Problem to solve:
Please give back, word for word, only the lines starting at the one containing "Ik ga akkoord met de . (166, 1027)" and ending at the one containing "Turnen (298, 1897)" within the material below.

_ _ _ _

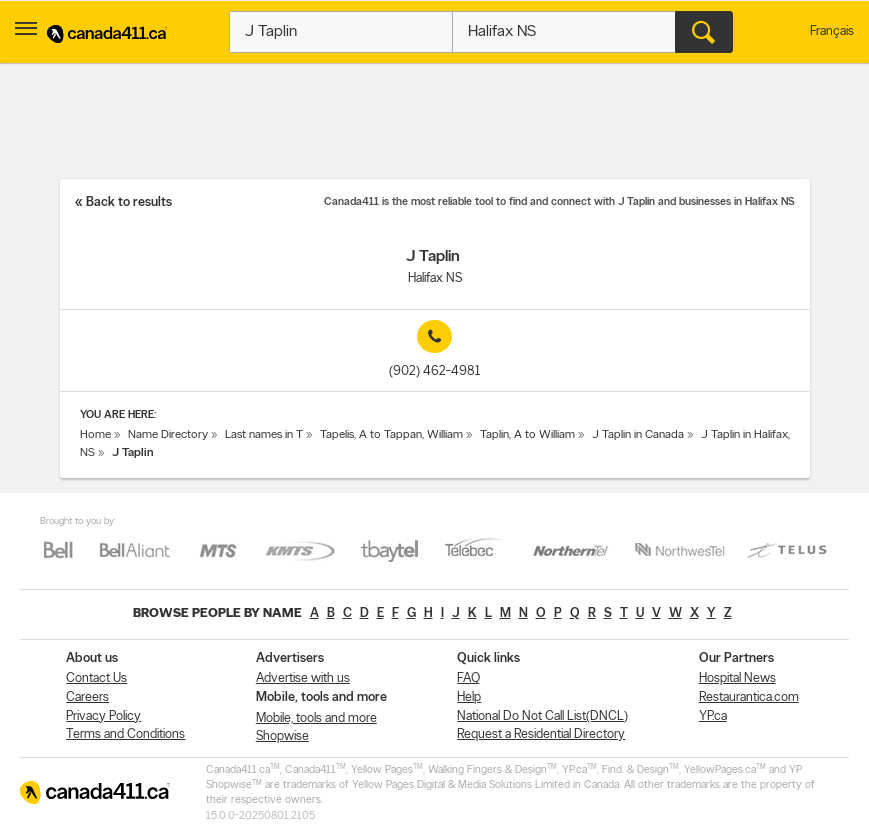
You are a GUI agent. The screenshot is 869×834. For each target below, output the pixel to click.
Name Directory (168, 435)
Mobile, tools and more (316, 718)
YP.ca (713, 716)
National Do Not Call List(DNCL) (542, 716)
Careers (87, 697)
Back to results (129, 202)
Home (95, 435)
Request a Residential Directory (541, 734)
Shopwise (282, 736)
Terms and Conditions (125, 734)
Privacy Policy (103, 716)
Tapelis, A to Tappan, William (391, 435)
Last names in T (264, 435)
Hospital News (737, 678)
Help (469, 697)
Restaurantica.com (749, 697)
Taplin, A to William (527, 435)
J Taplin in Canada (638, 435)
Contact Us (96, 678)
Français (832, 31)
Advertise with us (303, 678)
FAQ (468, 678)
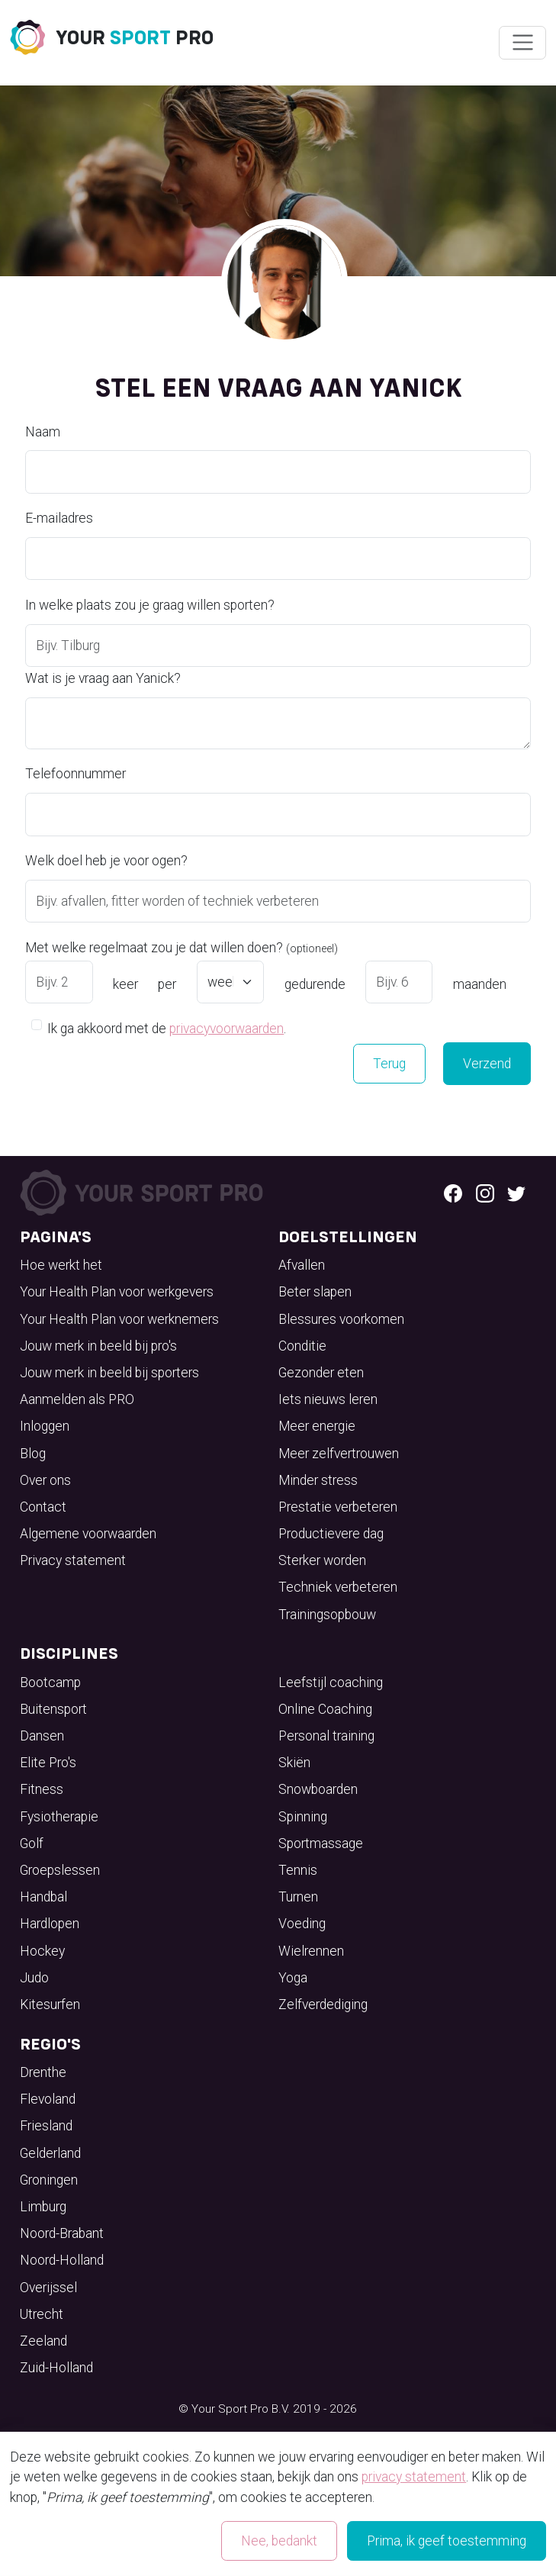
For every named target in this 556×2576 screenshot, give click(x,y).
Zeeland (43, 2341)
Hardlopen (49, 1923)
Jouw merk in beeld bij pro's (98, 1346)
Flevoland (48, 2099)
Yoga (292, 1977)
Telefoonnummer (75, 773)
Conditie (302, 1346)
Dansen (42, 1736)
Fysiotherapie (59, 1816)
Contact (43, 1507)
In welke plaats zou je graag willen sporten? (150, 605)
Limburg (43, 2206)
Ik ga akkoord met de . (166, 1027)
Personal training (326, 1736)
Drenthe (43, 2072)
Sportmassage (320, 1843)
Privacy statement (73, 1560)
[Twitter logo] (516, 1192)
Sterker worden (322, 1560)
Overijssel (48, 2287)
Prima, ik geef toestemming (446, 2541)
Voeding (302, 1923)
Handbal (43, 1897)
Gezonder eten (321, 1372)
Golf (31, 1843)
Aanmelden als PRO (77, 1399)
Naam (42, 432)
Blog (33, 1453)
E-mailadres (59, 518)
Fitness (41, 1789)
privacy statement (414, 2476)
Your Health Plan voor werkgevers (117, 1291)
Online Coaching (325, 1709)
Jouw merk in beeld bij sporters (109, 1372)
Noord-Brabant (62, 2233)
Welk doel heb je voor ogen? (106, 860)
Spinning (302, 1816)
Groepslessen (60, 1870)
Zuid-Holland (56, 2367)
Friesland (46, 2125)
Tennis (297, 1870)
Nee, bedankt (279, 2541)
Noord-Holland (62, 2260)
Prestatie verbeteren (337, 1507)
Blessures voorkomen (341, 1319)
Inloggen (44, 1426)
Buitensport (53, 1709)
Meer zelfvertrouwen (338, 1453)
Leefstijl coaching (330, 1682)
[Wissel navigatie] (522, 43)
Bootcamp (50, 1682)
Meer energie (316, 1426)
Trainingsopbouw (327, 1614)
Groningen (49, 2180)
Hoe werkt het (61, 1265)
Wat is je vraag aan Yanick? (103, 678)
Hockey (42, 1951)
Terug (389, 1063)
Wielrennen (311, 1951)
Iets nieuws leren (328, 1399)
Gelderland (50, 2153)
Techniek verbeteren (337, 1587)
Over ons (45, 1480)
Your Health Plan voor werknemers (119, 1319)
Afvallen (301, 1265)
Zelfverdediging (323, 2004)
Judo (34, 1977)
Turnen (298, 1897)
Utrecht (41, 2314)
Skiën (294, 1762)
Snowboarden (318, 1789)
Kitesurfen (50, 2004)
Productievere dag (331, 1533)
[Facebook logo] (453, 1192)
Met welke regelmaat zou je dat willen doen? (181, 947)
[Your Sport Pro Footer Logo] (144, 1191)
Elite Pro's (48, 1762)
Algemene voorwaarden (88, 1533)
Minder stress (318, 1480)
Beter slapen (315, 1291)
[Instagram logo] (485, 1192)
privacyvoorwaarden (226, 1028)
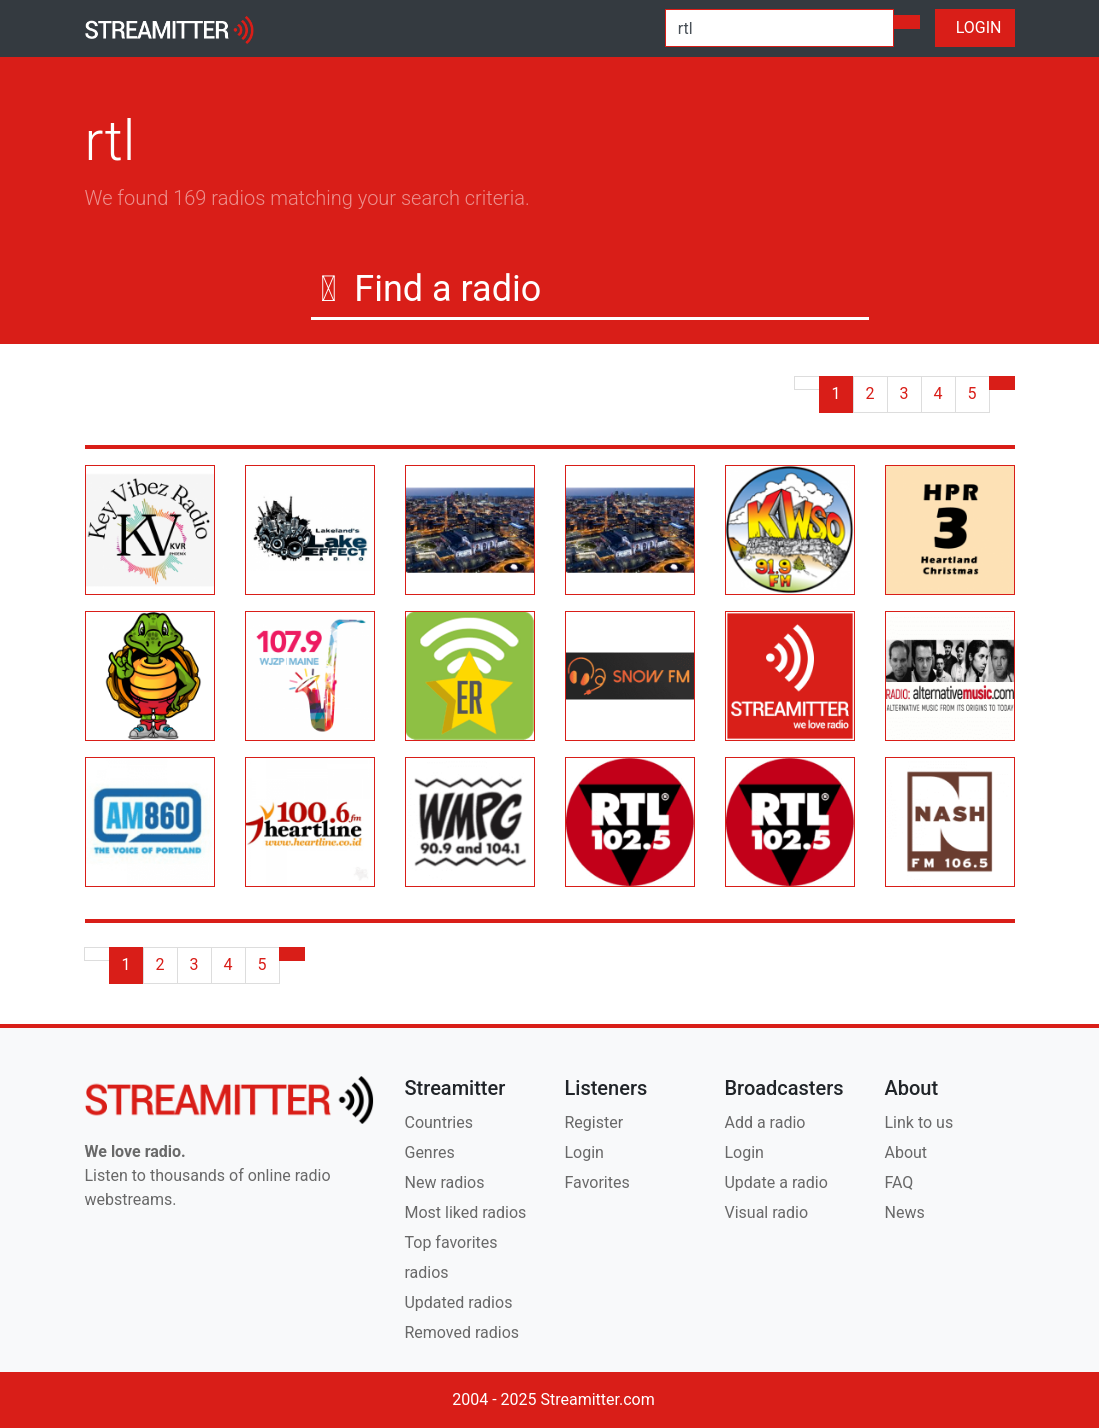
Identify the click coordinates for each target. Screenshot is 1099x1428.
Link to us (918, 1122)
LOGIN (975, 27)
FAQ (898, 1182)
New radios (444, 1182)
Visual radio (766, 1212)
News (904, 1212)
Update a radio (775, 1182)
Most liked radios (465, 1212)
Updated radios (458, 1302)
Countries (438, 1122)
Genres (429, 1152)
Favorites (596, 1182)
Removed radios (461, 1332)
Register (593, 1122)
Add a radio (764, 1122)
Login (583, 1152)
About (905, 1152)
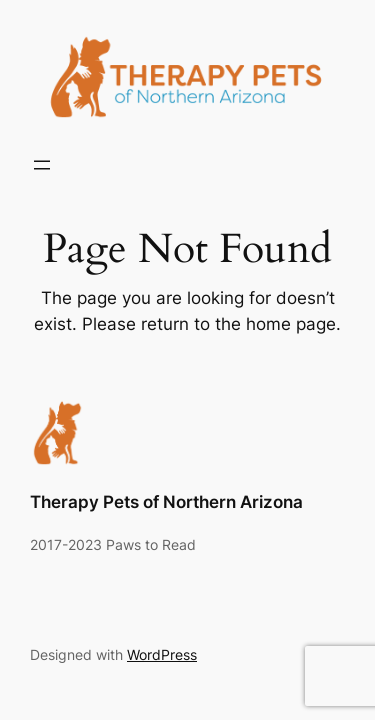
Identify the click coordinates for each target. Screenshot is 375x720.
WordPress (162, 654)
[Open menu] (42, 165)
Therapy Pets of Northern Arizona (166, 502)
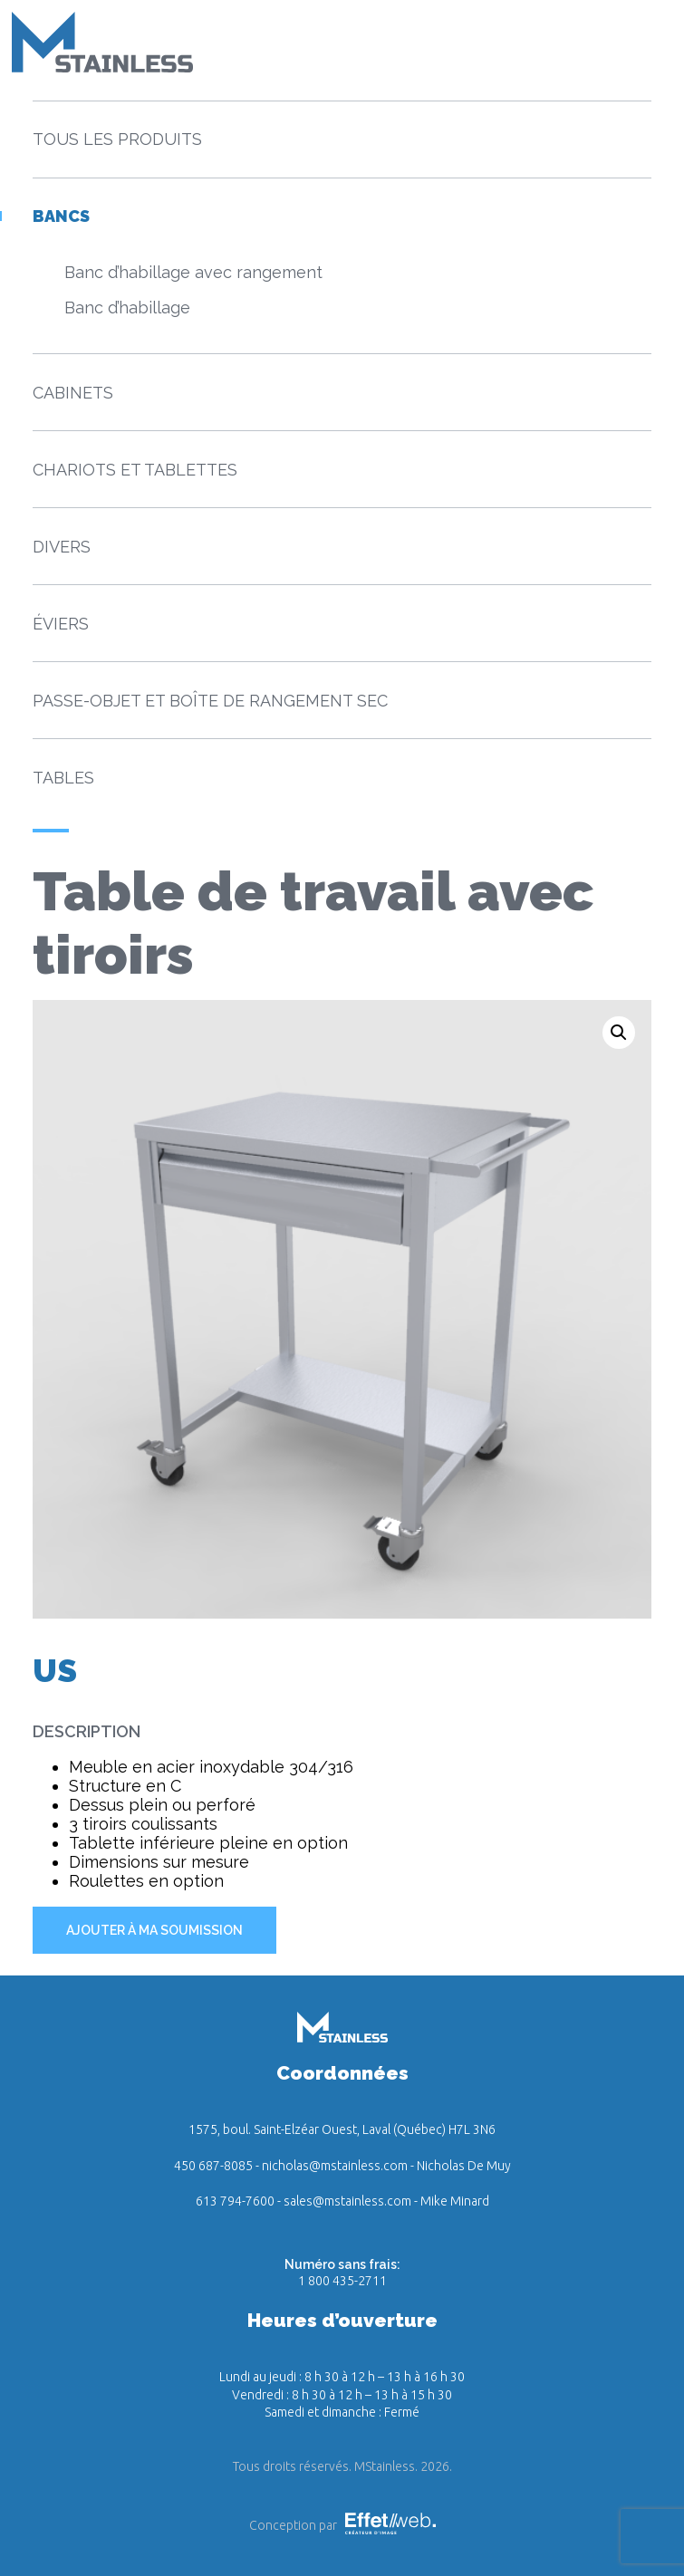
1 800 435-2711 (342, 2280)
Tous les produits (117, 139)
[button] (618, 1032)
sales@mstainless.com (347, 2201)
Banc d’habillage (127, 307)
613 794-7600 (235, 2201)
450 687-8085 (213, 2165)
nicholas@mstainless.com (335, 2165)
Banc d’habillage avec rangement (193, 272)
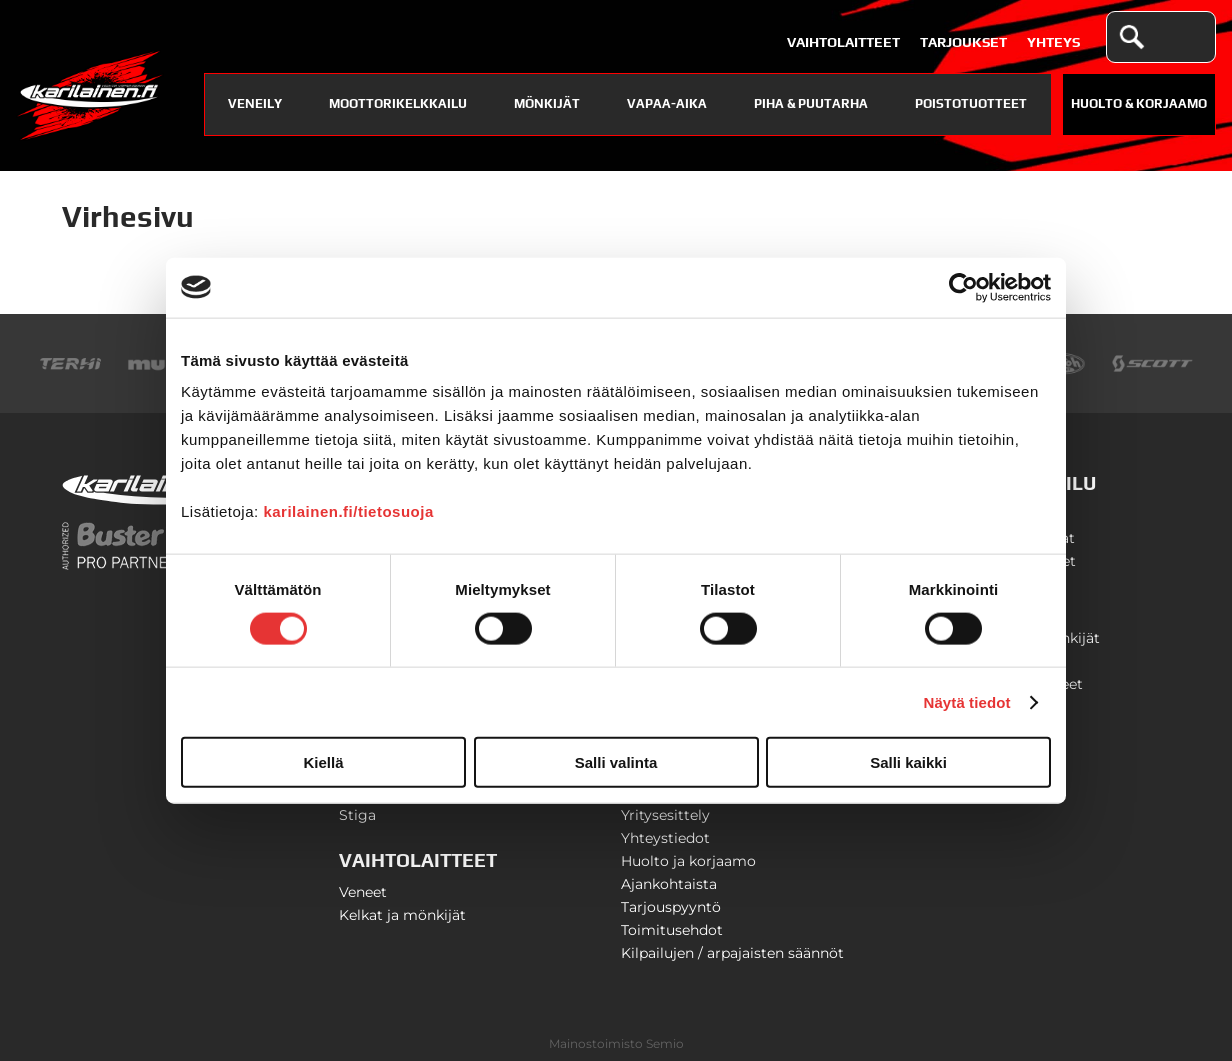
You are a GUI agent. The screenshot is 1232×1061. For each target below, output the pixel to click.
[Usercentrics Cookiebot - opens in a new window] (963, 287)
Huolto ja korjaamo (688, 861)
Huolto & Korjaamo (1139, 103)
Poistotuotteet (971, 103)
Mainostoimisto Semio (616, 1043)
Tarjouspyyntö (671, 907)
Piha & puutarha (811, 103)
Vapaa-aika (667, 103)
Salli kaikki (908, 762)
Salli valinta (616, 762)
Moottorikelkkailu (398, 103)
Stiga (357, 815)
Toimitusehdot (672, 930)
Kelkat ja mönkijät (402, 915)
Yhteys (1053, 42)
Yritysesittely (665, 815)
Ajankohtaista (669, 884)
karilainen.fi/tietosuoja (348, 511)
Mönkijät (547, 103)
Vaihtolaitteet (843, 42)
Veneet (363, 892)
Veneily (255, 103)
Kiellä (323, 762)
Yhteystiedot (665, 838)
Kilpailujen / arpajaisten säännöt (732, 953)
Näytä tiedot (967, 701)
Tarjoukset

_ _ _ _

Answer below:
Ik ga akkoord met de . (166, 1027)
Personal training (326, 1736)
Drenthe (43, 2072)
Sportmassage (320, 1843)
Privacy statement (73, 1560)
[Twitter logo] (516, 1192)
Sterker worden (322, 1560)
Overijssel (48, 2287)
Prima, ik geef toestemming (446, 2541)
Voeding (302, 1923)
Handbal (43, 1897)
Gezonder eten (321, 1372)
Golf (31, 1843)
Aanmelden als PRO (77, 1399)
Naam (42, 432)
Blog (33, 1453)
E-mailadres (59, 518)
Fitness (41, 1789)
privacy statement (414, 2476)
Your Health Plan voor werkgevers (117, 1291)
Online Coaching (325, 1709)
Jouw merk in beeld bij sporters (109, 1372)
Noord-Brabant (62, 2233)
Welk doel heb je voor ogen? (106, 860)
Spinning (302, 1816)
Groepslessen (60, 1870)
Zuid-Holland (56, 2367)
Friesland (46, 2125)
Tennis (297, 1870)
Nee, bedankt (279, 2541)
Noord-Holland (62, 2260)
Prestatie verbeteren (337, 1507)
Blessures voorkomen (341, 1319)
Inloggen (44, 1426)
Buitensport (53, 1709)
Meer zelfvertrouwen (338, 1453)
Leefstijl coaching (330, 1682)
[Wissel navigatie] (522, 43)
Bootcamp (50, 1682)
Meer energie (316, 1426)
Trainingsopbouw (327, 1614)
Groningen (49, 2180)
Hoe werkt het (61, 1265)
Wat is je vraag aan Yanick? (103, 678)
Hockey (42, 1951)
Terug (389, 1063)
Wielrennen (311, 1951)
Iets nieuws leren (328, 1399)
Gelderland (50, 2153)
Techniek verbeteren (337, 1587)
Over ons (45, 1480)
Your Health Plan voor werknemers (119, 1319)
Afvallen (301, 1265)
Zelfverdediging (323, 2004)
Judo (34, 1977)
Turnen (298, 1897)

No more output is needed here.